### ABOUT THIS EXERCISE
Lines from the one containing "Field of Study" through the last line of the data are to be repeated word for word, both ends included.

---- ENTRIES SUPPLIED

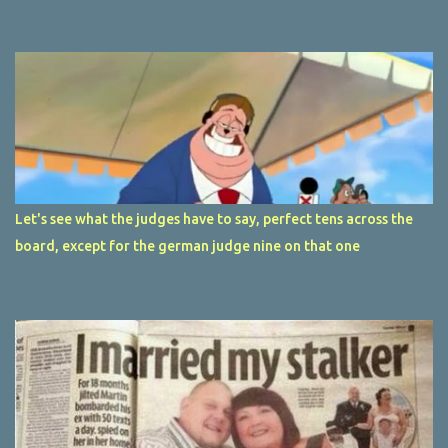
Let's see what the judges have to say, perfect tens across the
board, except for the german judge nine on that one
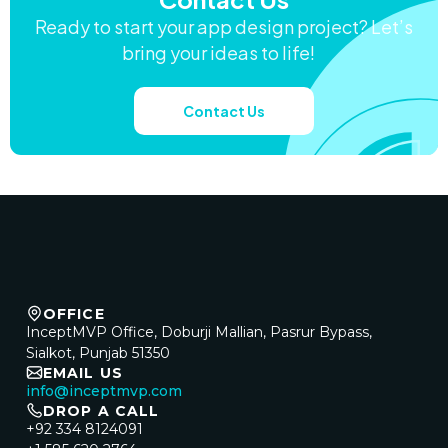
Ready to start your app design project? Let’s
bring your ideas to life!
Contact Us
OFFICE
InceptMVP Office, Doburji Mallian, Pasrur Bypass,
Sialkot, Punjab 51350
EMAIL US
info@inceptmvp.com
DROP A CALL
+92 334 8124091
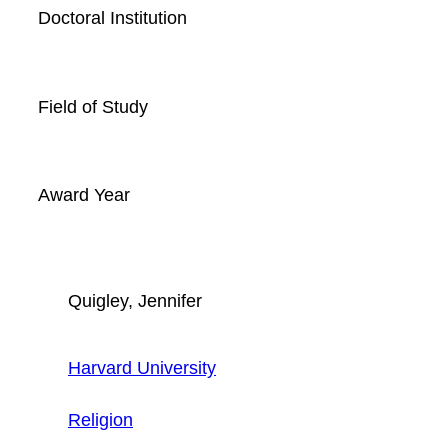
Doctoral Institution
Field of Study
Award Year
Quigley, Jennifer
Harvard University
Religion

--------

### SOLUTION TO THE PROBLEM
Field of Study
Award Year
Quigley, Jennifer
Harvard University
Religion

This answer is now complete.